*Aim of the exercise*. Below are records with pictures in them. Output exactly the lines from the one with "CARRINI GREY ebben" through the one with "ko‘rgazma nafaqat", both included, and leave every picture out; give only those lines.

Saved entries
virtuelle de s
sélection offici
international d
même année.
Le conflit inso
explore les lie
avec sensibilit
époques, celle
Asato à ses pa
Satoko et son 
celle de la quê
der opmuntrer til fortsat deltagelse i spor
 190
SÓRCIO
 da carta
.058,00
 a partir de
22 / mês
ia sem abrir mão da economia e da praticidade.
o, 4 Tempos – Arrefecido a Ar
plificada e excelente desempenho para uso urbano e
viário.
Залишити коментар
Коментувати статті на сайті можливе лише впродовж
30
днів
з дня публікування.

==

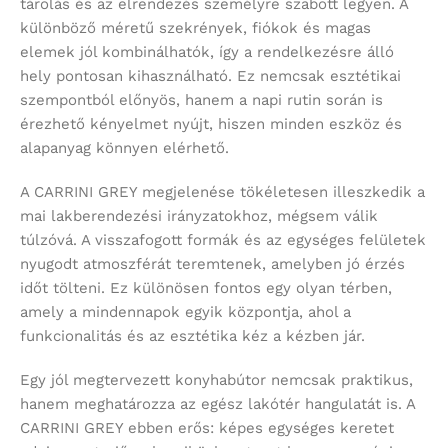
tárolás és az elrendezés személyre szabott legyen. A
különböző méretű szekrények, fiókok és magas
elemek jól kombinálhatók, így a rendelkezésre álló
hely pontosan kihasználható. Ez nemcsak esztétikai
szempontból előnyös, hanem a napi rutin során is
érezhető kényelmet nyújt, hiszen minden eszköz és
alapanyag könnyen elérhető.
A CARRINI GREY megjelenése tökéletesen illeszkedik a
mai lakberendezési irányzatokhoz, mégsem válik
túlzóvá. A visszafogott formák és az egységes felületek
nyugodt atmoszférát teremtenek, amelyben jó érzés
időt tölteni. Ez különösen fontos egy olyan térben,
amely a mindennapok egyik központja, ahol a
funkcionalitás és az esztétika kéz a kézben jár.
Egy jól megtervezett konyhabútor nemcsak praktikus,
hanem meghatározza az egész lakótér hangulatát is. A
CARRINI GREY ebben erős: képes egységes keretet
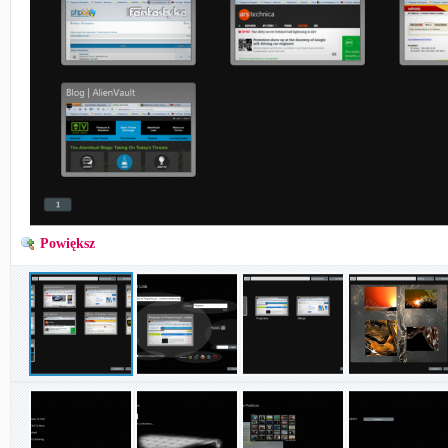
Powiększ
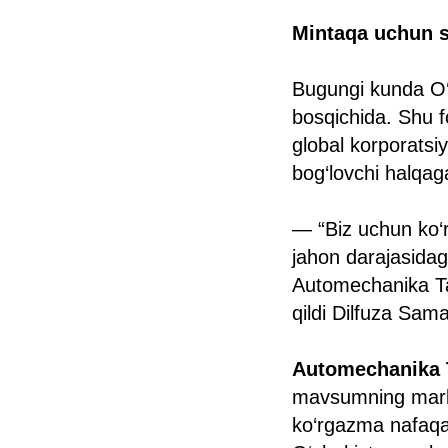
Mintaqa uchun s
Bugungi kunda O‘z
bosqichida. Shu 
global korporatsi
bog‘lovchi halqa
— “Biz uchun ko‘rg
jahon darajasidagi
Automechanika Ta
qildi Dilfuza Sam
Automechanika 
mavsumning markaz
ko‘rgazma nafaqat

==

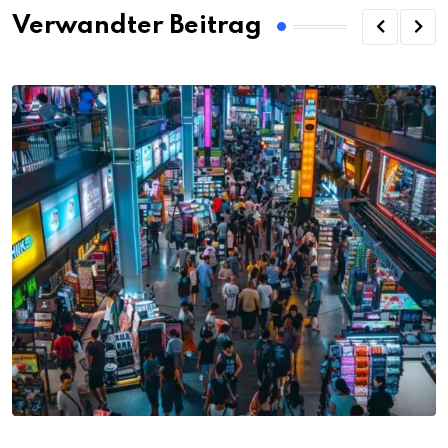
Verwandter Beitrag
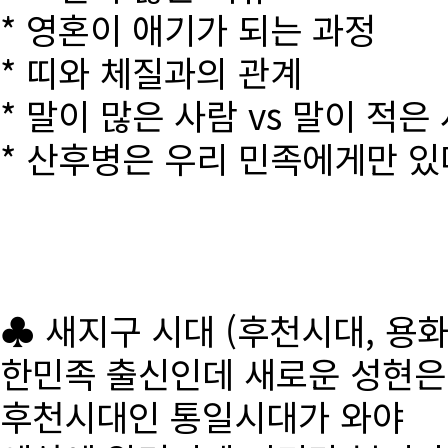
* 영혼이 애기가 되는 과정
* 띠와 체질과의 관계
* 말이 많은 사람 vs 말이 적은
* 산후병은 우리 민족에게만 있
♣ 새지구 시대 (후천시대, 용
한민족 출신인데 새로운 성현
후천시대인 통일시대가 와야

*Final answer*.
CARRINI GREY ebben erős: képes egységes keretet
Powiększ
Mintaqa uchun s
Bugungi kunda O‘z
bosqichida. Shu 
global korporatsi
bog‘lovchi halqa
— “Biz uchun ko‘rg
jahon darajasidagi
Automechanika Ta
qildi Dilfuza Sam
Automechanika 
mavsumning markaz
ko‘rgazma nafaqat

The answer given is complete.